I know it is hard to remember what all the different "___istors" do, but this information IS available, no need to recycle bad information.
A VARistor is pretty much a hundred teeny spark-gaps, made by pressing a high temperature powder together. It acts "instantly" for all audio purposes; spark-gap breakdown is very fast. It is NOT very temperature sensitive, heating would not be a good control method.
A THERMistor is a temperature sensitive resistor. It could be used for audio gain control. They are made in both positive and negative temperature coefficients. They can give a very wide change of resistance for a small change of temperature. They can be used "self-heating": this is a problem in temperature control applications (the measurement current changes the temperature you are trying to read) but can give a self-acting audio AGC with just two parts (and some spare gain). Disadvantage is that they can not be made to a precision value, you will usually need to trim a resistor, and of course any temperature effect is a problem for non-studio work, such as sound for Ice Festival or Desert Race.

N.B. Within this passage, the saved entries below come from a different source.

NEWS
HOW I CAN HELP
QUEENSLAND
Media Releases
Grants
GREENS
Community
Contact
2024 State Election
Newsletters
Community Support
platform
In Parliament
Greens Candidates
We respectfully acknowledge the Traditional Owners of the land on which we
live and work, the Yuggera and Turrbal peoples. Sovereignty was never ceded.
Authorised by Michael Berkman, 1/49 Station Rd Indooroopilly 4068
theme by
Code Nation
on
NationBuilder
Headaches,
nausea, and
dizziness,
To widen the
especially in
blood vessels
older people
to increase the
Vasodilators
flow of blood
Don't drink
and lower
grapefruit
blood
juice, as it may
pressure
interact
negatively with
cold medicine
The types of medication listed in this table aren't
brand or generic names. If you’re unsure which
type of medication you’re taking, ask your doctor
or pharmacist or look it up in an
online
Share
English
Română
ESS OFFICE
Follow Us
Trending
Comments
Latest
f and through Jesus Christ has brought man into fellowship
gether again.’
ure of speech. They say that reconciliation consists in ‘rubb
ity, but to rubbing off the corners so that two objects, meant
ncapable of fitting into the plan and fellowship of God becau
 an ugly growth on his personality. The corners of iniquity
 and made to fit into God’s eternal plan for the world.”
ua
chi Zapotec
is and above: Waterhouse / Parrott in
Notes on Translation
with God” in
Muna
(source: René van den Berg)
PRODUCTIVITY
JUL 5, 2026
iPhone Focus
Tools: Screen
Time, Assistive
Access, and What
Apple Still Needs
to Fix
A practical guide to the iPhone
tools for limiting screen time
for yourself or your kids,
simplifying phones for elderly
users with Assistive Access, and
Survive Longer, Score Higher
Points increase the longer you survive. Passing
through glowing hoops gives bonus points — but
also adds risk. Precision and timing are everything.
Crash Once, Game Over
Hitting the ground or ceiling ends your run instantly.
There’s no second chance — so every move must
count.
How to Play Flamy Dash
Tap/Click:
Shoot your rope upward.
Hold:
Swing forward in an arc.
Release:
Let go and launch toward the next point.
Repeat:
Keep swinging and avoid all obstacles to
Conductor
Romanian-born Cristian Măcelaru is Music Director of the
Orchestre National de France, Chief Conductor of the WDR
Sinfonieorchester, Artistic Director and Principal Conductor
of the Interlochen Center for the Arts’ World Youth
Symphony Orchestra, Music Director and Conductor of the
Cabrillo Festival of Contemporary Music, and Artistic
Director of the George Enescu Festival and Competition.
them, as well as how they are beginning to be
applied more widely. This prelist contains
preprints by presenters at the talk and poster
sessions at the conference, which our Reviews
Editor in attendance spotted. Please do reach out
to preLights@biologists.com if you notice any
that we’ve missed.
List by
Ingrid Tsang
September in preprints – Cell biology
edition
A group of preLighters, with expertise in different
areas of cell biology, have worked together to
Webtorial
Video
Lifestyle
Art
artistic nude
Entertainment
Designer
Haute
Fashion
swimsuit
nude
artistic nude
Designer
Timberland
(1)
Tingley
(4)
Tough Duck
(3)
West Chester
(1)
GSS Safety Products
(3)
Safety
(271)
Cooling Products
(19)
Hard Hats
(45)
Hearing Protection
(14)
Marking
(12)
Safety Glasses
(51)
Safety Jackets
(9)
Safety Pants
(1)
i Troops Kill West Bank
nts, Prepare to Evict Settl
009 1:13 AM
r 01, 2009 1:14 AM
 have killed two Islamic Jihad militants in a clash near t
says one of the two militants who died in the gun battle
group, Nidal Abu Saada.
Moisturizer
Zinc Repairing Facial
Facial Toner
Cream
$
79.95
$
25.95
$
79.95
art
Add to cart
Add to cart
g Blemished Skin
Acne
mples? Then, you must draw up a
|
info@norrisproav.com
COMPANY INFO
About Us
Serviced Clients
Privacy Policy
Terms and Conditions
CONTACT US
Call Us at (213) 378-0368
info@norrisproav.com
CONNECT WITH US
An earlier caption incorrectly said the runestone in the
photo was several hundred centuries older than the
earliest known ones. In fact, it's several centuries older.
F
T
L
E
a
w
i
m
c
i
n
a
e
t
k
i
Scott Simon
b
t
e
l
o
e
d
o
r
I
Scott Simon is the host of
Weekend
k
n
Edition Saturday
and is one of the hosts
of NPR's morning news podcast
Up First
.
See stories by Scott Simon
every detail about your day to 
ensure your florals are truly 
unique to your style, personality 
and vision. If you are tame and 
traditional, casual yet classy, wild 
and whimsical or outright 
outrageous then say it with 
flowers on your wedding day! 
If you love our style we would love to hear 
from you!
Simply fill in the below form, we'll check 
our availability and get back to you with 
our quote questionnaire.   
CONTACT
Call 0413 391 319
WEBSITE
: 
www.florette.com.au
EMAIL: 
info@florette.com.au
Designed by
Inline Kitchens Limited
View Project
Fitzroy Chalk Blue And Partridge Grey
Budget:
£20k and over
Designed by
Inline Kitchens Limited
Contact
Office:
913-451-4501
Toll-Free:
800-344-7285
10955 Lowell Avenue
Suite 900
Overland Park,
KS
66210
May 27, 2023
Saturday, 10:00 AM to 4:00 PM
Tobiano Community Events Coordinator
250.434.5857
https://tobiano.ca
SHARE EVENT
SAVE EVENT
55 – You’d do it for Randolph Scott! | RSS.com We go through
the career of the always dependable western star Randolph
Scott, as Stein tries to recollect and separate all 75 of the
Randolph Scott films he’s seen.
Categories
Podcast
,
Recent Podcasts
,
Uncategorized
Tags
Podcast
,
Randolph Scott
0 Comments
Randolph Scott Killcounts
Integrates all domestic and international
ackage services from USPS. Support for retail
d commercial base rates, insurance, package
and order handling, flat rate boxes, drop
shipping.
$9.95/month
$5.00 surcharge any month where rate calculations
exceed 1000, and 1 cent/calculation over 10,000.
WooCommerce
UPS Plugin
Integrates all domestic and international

The last "new" variable gain cells were chips, both transistor-bridge and analog switches.
Unless you go with the DBX/THAT chips, most of the best techniques are the oldest techniques. As Narma says in CJ's interview, most tubes have too MUCH gain and too stable. Photo-resistors are useful, but modern burner-safety LDRs do not have the long tail of decay that the early ones did, which made the LA2a so sweet.